L'ancrage, en intelligence artificielle, fait référence à la connexion des symboles, des mots ou des représentations utilisés par un système à des référents du monde réel, à une expérience sensorielle ou à des faits externes vérifiables, plutôt que de les laisser se référer uniquement à d'autres symboles au sein du système lui-même.
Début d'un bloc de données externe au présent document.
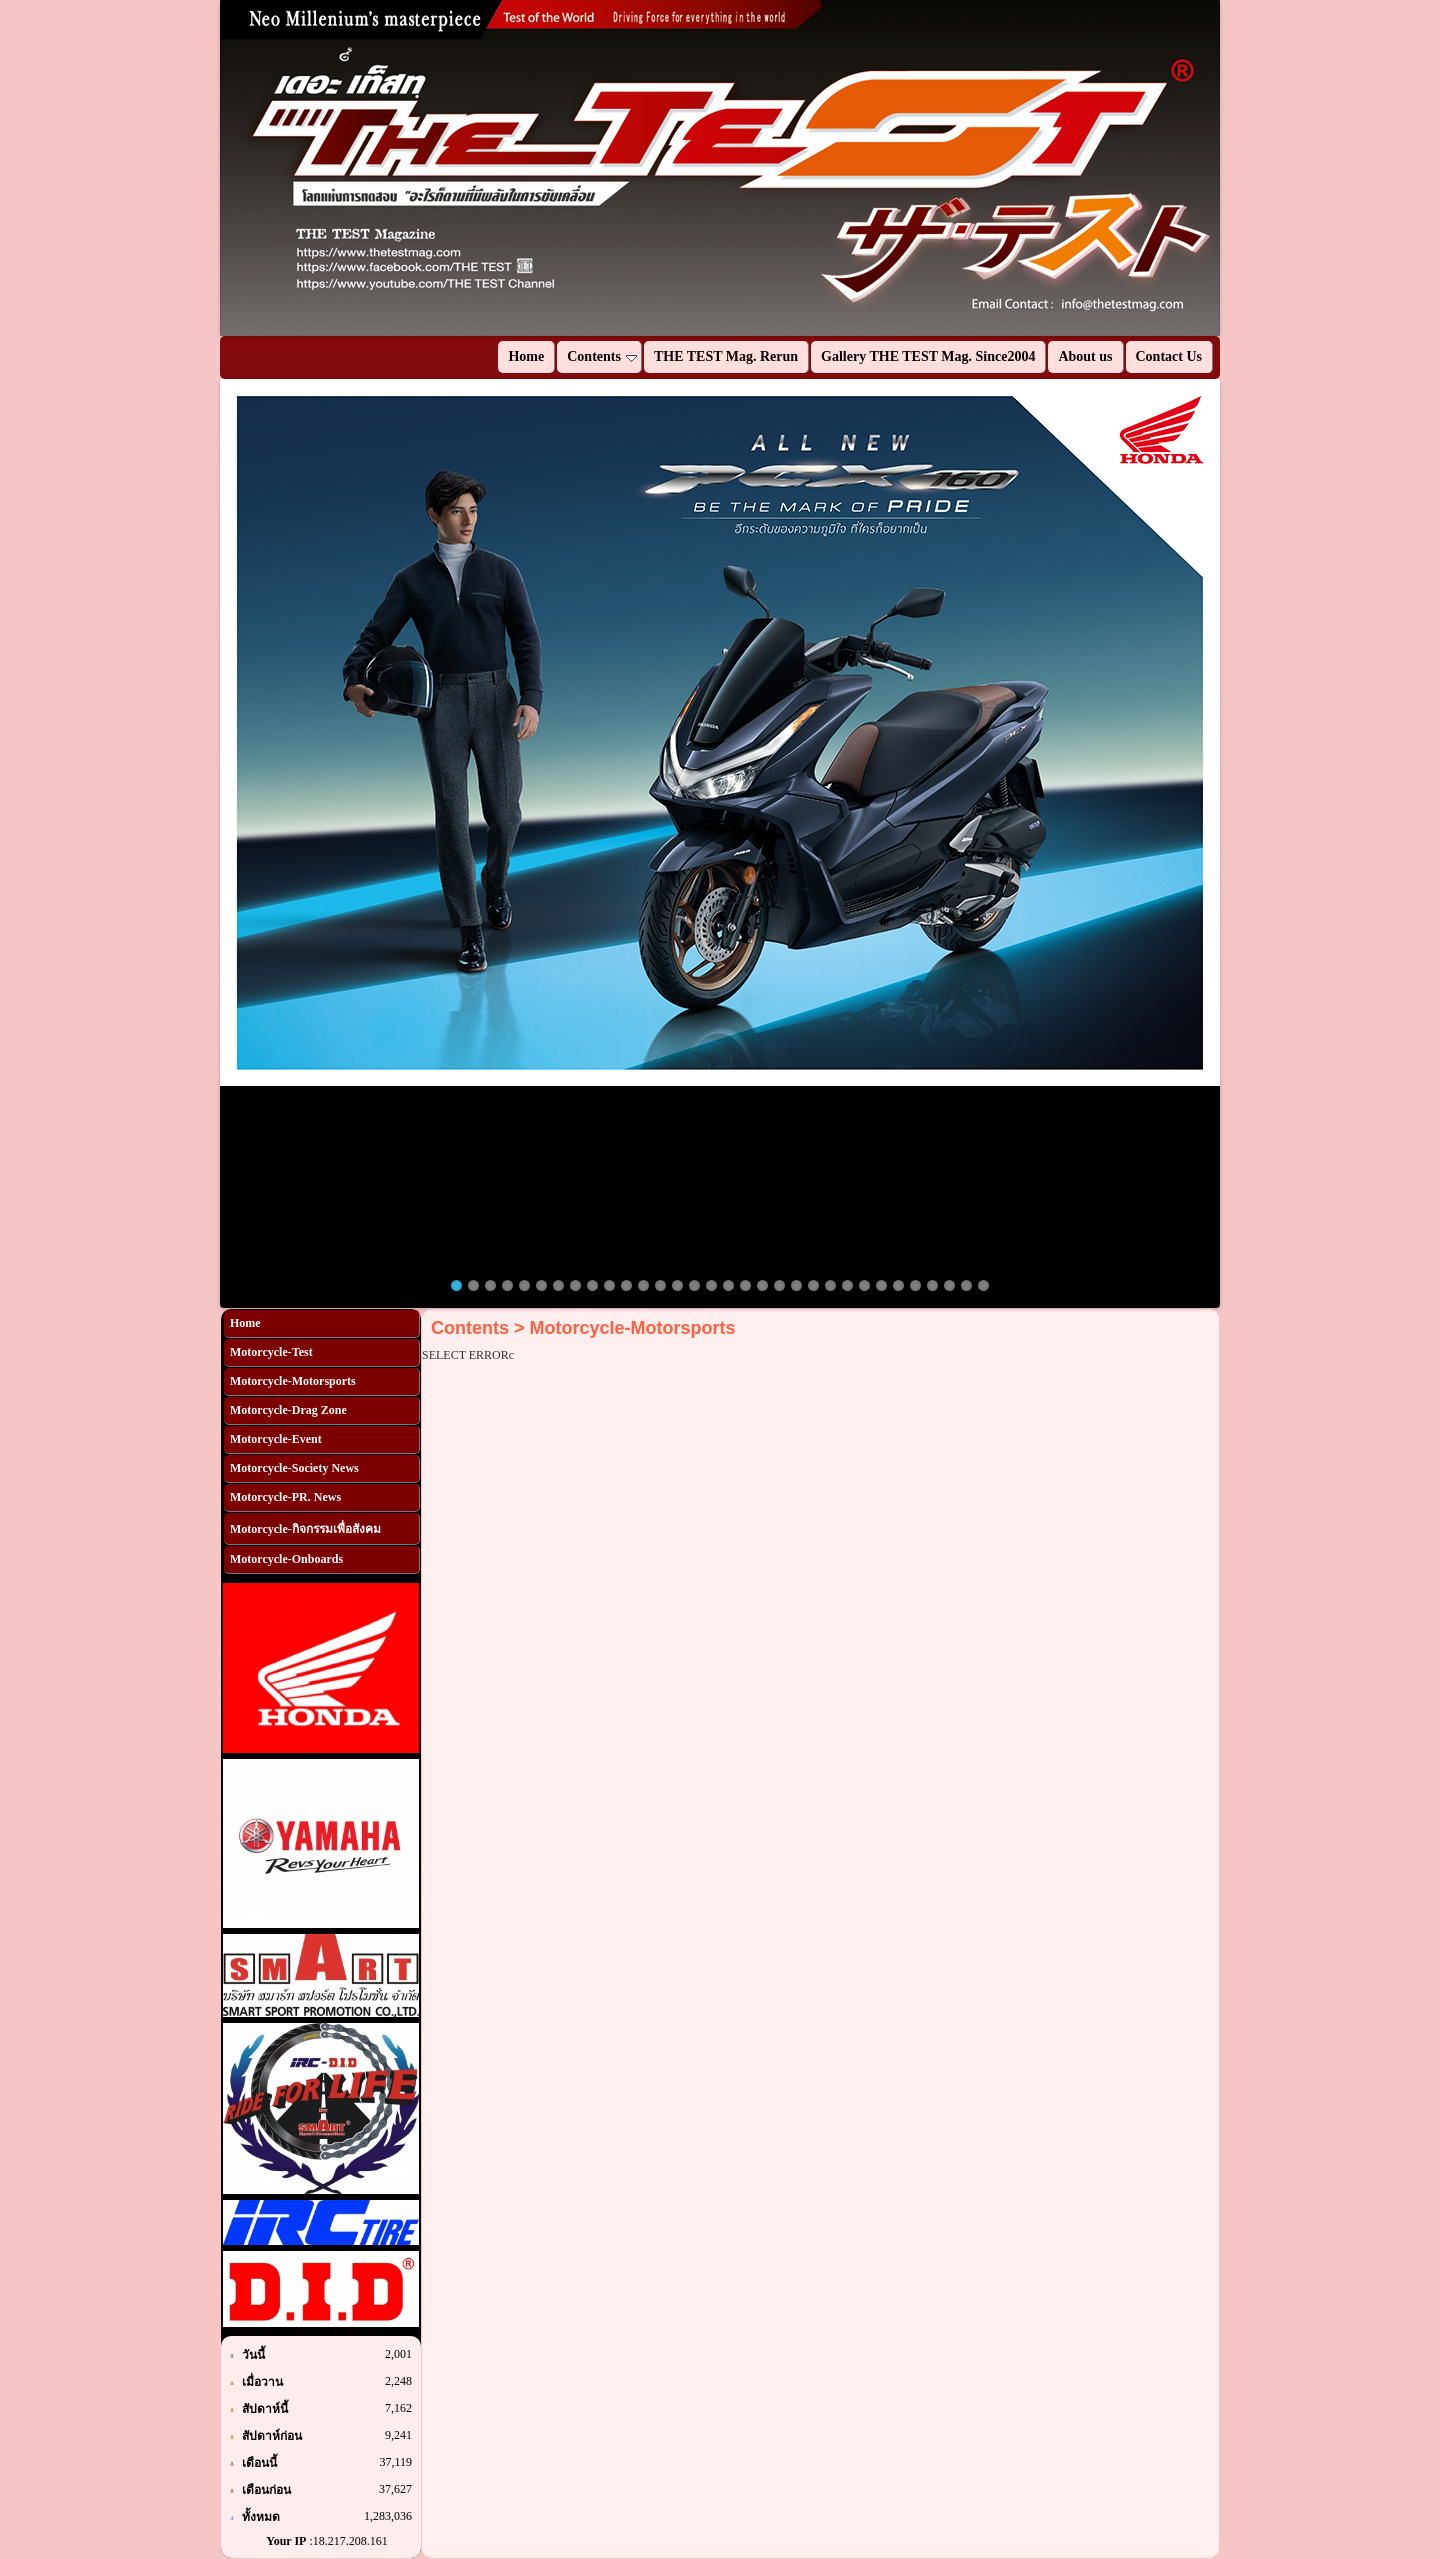  Describe the element at coordinates (609, 1285) in the screenshot. I see `10` at that location.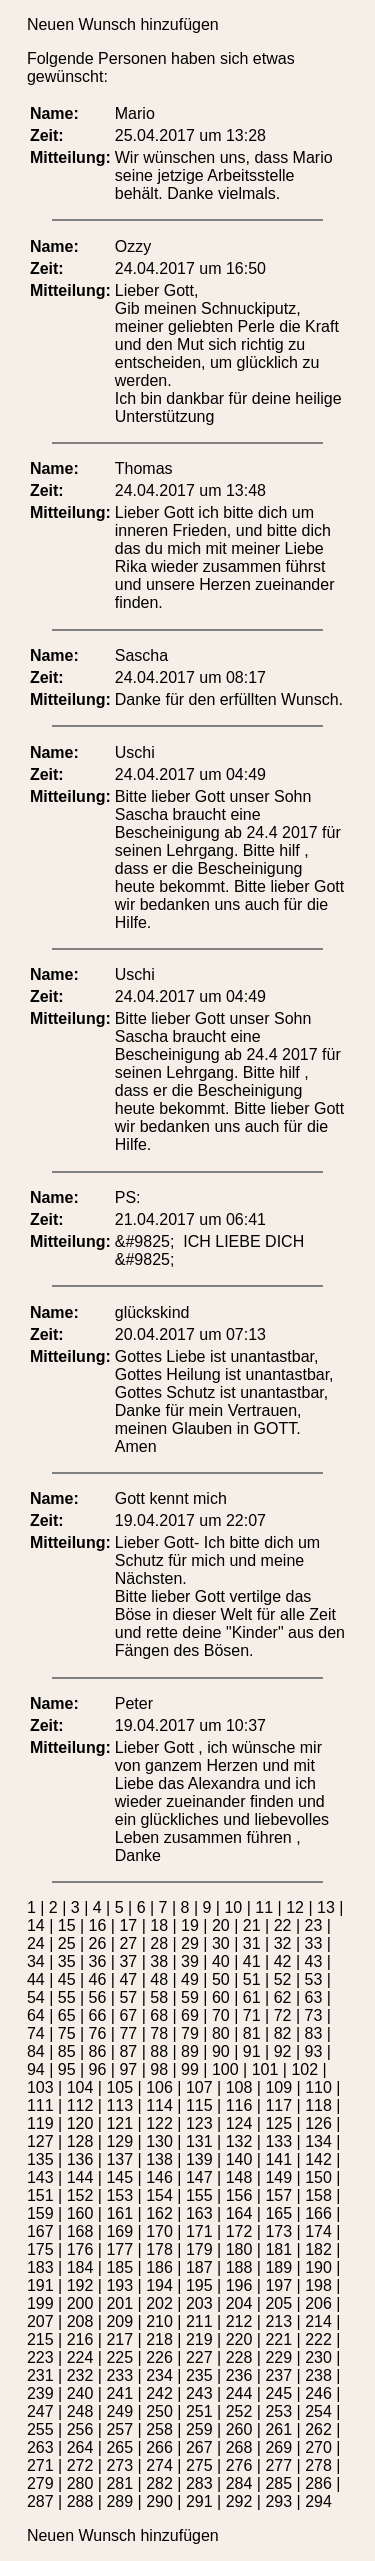  I want to click on 150, so click(318, 2177).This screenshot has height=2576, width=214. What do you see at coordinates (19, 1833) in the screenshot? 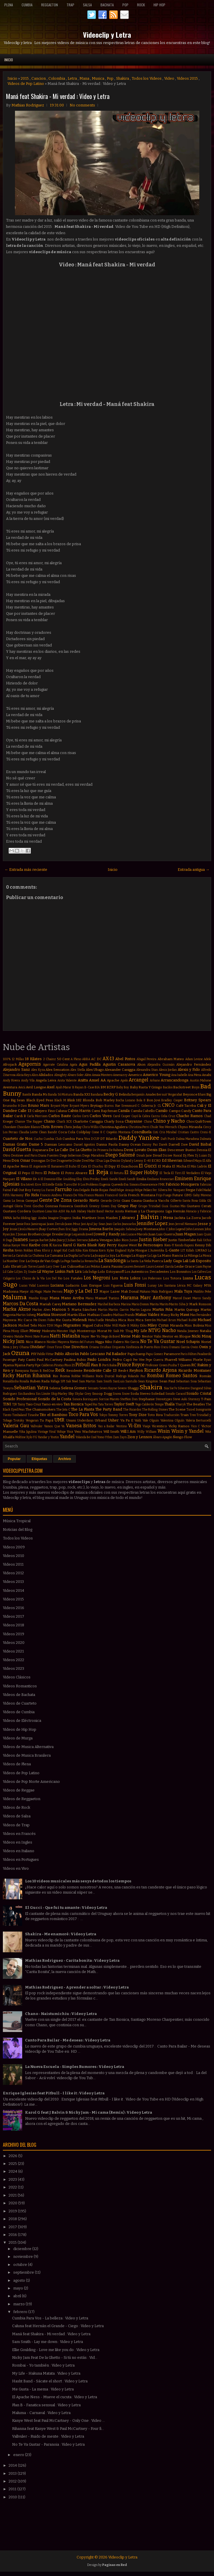
I see `Videos en Francés` at bounding box center [19, 1833].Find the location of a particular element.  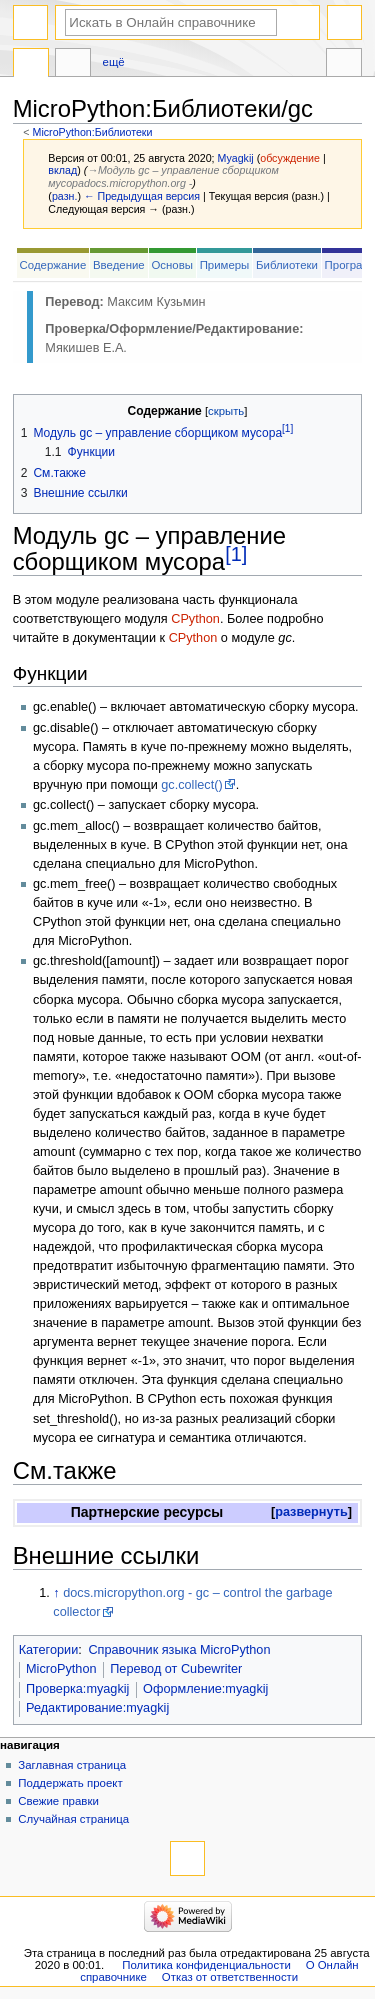

вклад is located at coordinates (62, 170).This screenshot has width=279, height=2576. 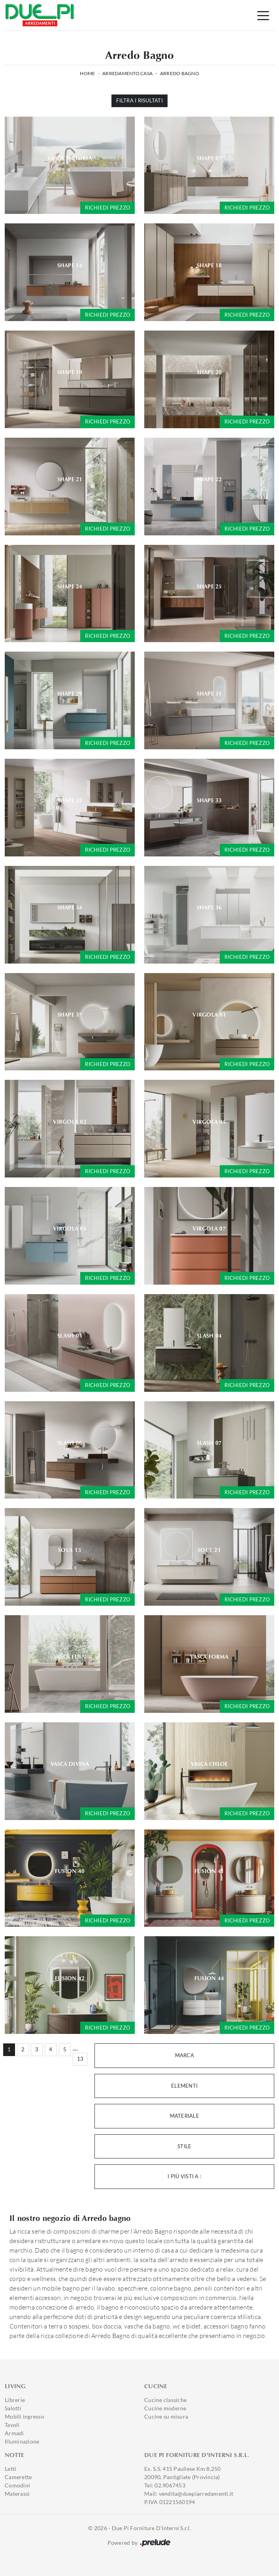 I want to click on Materassi, so click(x=17, y=2493).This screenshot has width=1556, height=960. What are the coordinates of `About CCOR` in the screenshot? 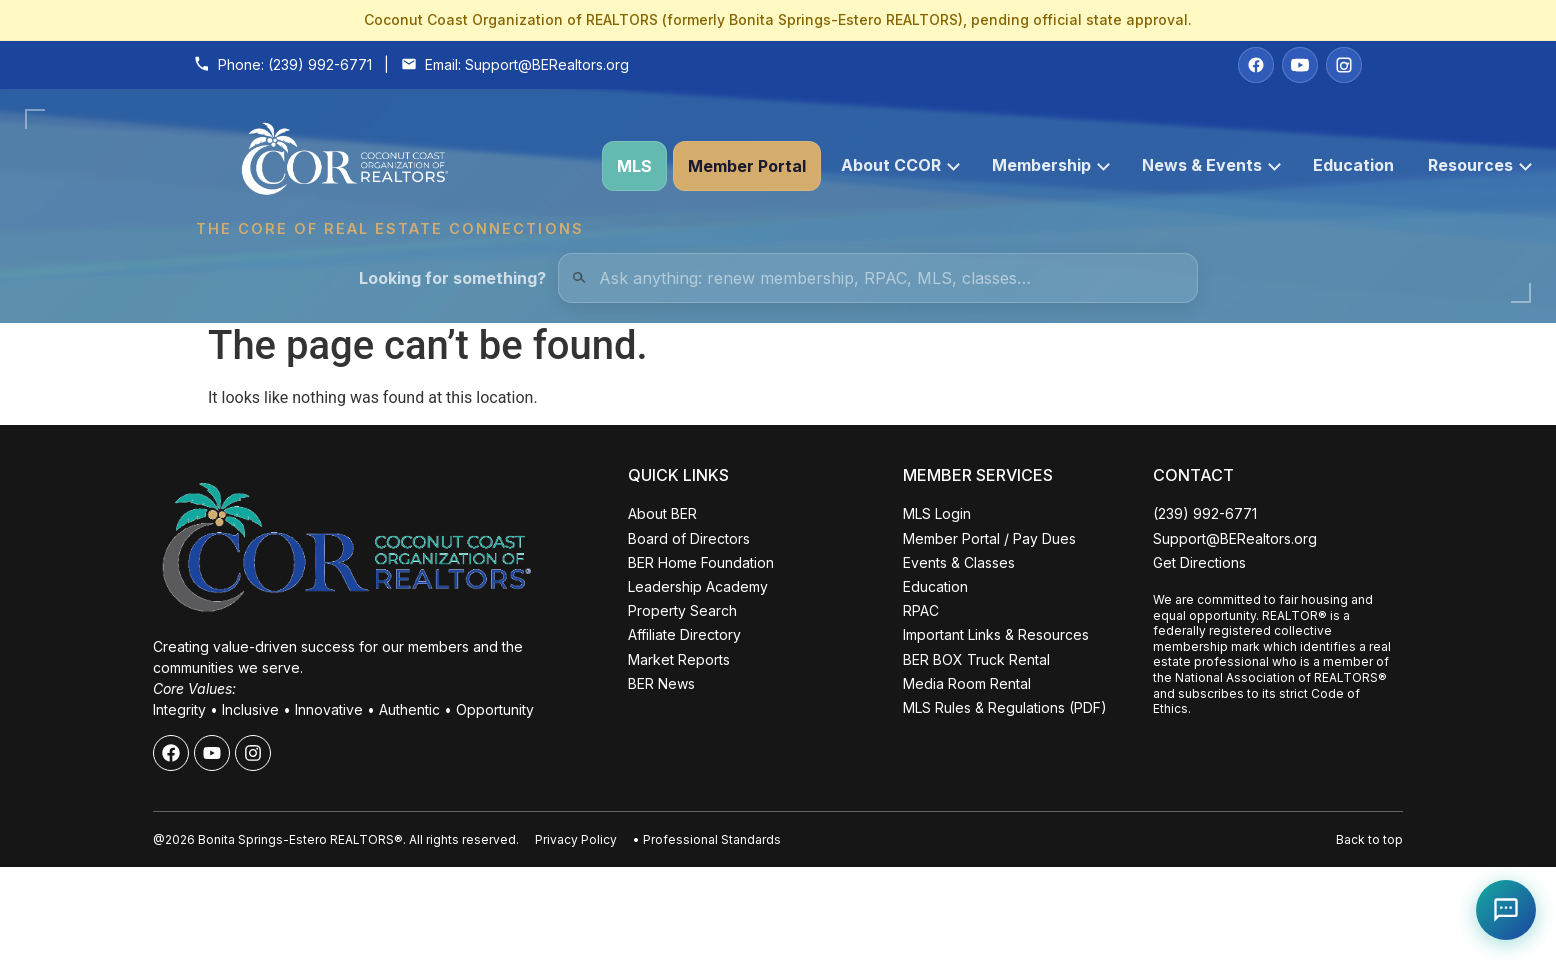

Le problème a été formalisé par le scientifique cognitif Stevan Harnad dans un article de 1990 sur le « problème de l'ancrage des symboles », qui demandait comment un système purement manipulateur de symboles pourrait jamais faire en sorte que ses symboles signifient quelque chose, plutôt que de simplement mélanger des jetons dépourvus de sens selon des règles syntaxiques.
La question est devenue à nouveau urgente avec l'essor des grands modèles de langage, qui sont entraînés purement sur des motifs dans le texte et n'ont aucun contact sensoriel direct avec le monde qu'ils décrivent, une préoccupation étroitement liée à la critique du perroquet stochastique des modèles qui produisent une sortie fluide mais potentiellement dépourvue de sens.
L'ancrage comme problème d'ingénierie
En pratique, « ancrer » la sortie d'un modèle est devenu un terme de l'industrie pour contraindre ses réponses à des sources externes vérifiables plutôt que de se fier purement à la mémoire paramétrique, le plus couramment grâce à la génération augmentée par récupération, où les documents récupérés sont cités ou cités pour réduire l'Hallucination (AI). Les assistants augmentés par recherche et les chatbots d'entreprise sont fréquemment décrits comme produisant des réponses « ancrées » lorsque leurs sorties sont traçables à un passage récupéré spécifique, contrairement à la génération non contrainte tirée purement des données d'entraînement du modèle.
##L'ancrage par l'incarnation et la modalité
Une tradition de recherche distincte soutient que un véritable ancrage nécessite une interaction sensorimotrice avec le monde physique, motivant des travaux en IA incarnée et en robotique, où les représentations d'un système sont façonnées par l'action sur et la perception de son environnement plutôt que par la lecture de texte à son sujet. Les modèles multimodaux et les modèles vision-langage abordent partiellement le problème en reliant le langage à des images, de l'audio ou de la vidéo, donnant aux représentations au moins une ancre perceptuelle, et la recherche connexe sur les modèles du monde tente de donner aux systèmes une simulation prédictive interne de la cause et de l'effet physiques.
##Débat en cours
Que la technologie linguistique actuelle puisse atteindre un ancrage authentique par le texte et les données multimodales seules, ou qu'elle reste nécessairement une forme sophistiquée de complétion de motifs, est non résolu. Certains chercheurs soutiennent que l'ancrage est une question de degré, avec la récupération, l'utilisation d'outils et la perception multimodale ajoutant chacun un ancrage partiel plutôt que de résoudre le problème directement, tandis que d'autres maintiennent que l'ancrage au sens philosophique nécessite une expérience incarnée qu'aucun système actuel ne possède. Le débat se situe près de, mais est distinct de, les questions soulevées par la critique du perroquet stochastique, puisque un système pourrait en principe être bien ancré dans des faits récupérés tout en manquant encore toute compréhension conceptuelle plus profonde de ceux-ci.